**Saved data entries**
↓↓↓
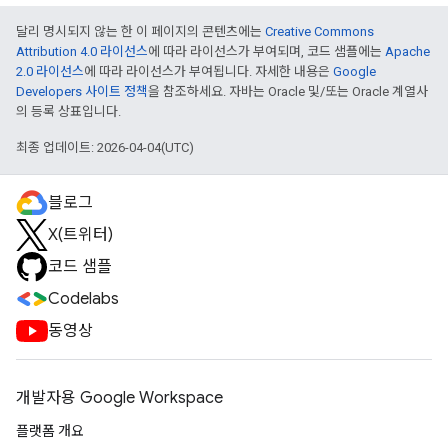
달리 명시되지 않는 한 이 페이지의 콘텐츠에는
Creative Commons
Attribution 4.0 라이선스
에 따라 라이선스가 부여되며, 코드 샘플에는
Apache
2.0 라이선스
에 따라 라이선스가 부여됩니다. 자세한 내용은
Google
Developers 사이트 정책
을 참조하세요. 자바는 Oracle 및/또는 Oracle 계열사
의 등록 상표입니다.
최종 업데이트: 2026-04-04(UTC)
블로그
X(트위터)
코드 샘플
Codelabs
동영상
개발자용 Google Workspace
플랫폼 개요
↑↑↑
**PROBLEM TO WORK ON**
The reply is a bare number, the count of lines in these entries that hold the word "라이선스가".

**THE COMPLETED TASK**
2